**Task prompt**: Output each line of the data word for word, from the first through the line that holds "promise behind every smile we build.", and leave off whatever follows.

**Data supplied**:
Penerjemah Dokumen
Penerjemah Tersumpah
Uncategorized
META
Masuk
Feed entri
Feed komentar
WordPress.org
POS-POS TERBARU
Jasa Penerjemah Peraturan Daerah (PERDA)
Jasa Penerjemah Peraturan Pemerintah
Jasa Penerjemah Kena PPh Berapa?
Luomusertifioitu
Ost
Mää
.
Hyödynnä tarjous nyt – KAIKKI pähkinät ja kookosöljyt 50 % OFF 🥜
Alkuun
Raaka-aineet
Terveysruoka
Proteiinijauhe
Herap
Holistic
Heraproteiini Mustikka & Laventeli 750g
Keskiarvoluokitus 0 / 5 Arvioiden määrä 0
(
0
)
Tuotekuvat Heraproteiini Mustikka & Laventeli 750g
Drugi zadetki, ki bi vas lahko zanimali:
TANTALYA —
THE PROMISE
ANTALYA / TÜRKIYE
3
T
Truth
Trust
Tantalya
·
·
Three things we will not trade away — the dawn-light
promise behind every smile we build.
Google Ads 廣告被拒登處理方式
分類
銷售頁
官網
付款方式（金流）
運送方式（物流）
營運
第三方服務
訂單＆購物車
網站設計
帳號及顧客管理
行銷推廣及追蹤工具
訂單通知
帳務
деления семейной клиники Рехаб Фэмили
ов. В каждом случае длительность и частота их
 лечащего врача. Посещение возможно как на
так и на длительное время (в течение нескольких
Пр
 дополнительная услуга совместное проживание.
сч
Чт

**Task response**:
Penerjemah Dokumen
Penerjemah Tersumpah
Uncategorized
META
Masuk
Feed entri
Feed komentar
WordPress.org
POS-POS TERBARU
Jasa Penerjemah Peraturan Daerah (PERDA)
Jasa Penerjemah Peraturan Pemerintah
Jasa Penerjemah Kena PPh Berapa?
Luomusertifioitu
Ost
Mää
.
Hyödynnä tarjous nyt – KAIKKI pähkinät ja kookosöljyt 50 % OFF 🥜
Alkuun
Raaka-aineet
Terveysruoka
Proteiinijauhe
Herap
Holistic
Heraproteiini Mustikka & Laventeli 750g
Keskiarvoluokitus 0 / 5 Arvioiden määrä 0
(
0
)
Tuotekuvat Heraproteiini Mustikka & Laventeli 750g
Drugi zadetki, ki bi vas lahko zanimali:
TANTALYA —
THE PROMISE
ANTALYA / TÜRKIYE
3
T
Truth
Trust
Tantalya
·
·
Three things we will not trade away — the dawn-light
promise behind every smile we build.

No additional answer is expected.